Journal List > J Korean Acad Nurs > v.44(3) > 1002991

Park, Kim, Chang, and Hong: Implementation of Ontology-based Clinical Decision Support System for Management of Interactions Between Antihypertensive Drugs and Diet

Abstract

Purpose

The influence of dietary composition on blood pressure is an important subject in healthcare. Interactions between antihypertensive drugs and diet (IBADD) is the most important factor in the management of hypertension. It is therefore essential to support healthcare providers' decision making role in active and continuous interaction control in hypertension management.
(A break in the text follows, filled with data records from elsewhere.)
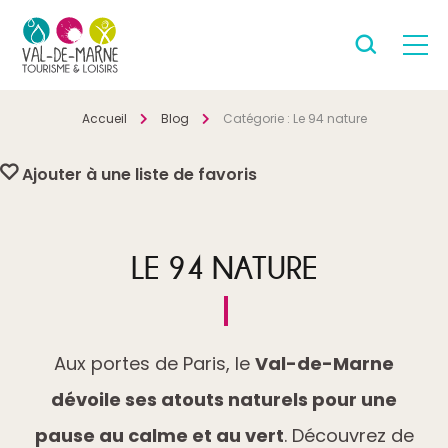
Accueil
Blog
Catégorie :
Le 94 nature
Ajouter à une liste de favoris
LE 94 NATURE
Aux portes de Paris, le
Val-de-Marne
dévoile ses atouts naturels pour une
pause au calme et au vert
. Découvrez de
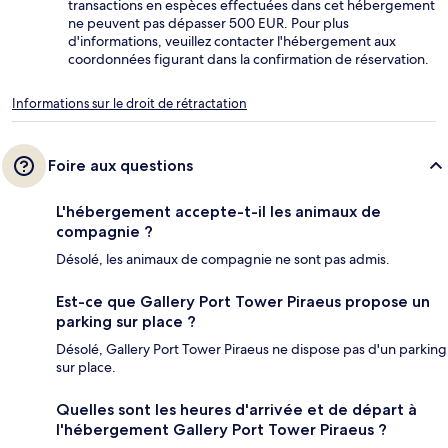
transactions en espèces effectuées dans cet hébergement
ne peuvent pas dépasser 500 EUR. Pour plus
d'informations, veuillez contacter l'hébergement aux
coordonnées figurant dans la confirmation de réservation.
Informations sur le droit de rétractation
Foire aux questions
L'hébergement accepte-t-il les animaux de
compagnie ?
Désolé, les animaux de compagnie ne sont pas admis.
Est-ce que Gallery Port Tower Piraeus propose un
parking sur place ?
Désolé, Gallery Port Tower Piraeus ne dispose pas d'un parking
sur place.
Quelles sont les heures d'arrivée et de départ à
l'hébergement Gallery Port Tower Piraeus ?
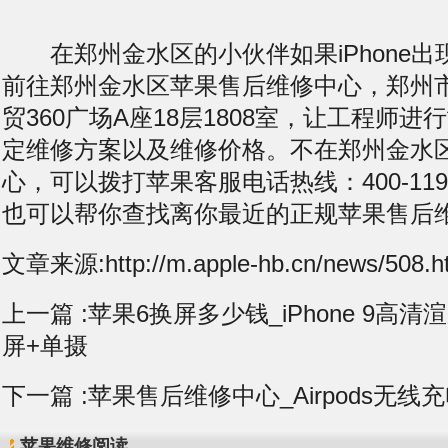
在郑州金水区的小伙伴如果iPhone出
前往郑州金水区苹果售后维修中心，郑州
贸360广场A座18层1808室，让工程师
定维修方案以及维修价格。不在郑州金水
心，可以拨打苹果客服电话热线：400-119-
也可以帮你查找离你最近的正规苹果售后
文章来源:http://m.apple-hb.cn/news/508.h
上一篇 :
苹果6换屏多少钱_iPhone 9高
屏+单摄
下一篇 :
苹果售后维修中心_Airpods无线充电
苹果维修阅读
The aim of this study was to implement an ontology-based clinical decision support system (CDSS) for IBADD management (IBADDM). We considered the concepts of antihypertensive drugs and foods, and focused on the interchangeability between the database and the CDSS when providing tailored information.

Methods

An ontology-based CDSS for IBADDM was implemented in eight phases: (1) determining the domain and scope of ontology, (2) reviewing existing ontology, (3) extracting and defining the concepts, (4) assigning relationships between concepts, (5) creating a conceptual map with CmapTools, (6) selecting upper ontology, (7) formally representing the ontology with Protégé (ver.4.3), (8) implementing an ontology-based CDSS as a JAVA prototype application.

Results

We extracted 5,926 concepts, 15 properties, and formally represented them using Protégé. An ontology-based CDSS for IBADDM was implemented and the evaluation score was 4.60 out of 5.

Conclusion

We endeavored to map functions of a CDSS and implement an ontology-based CDSS for IBADDM.

Figures and Tables

Figure 1
The research framework and system architecture.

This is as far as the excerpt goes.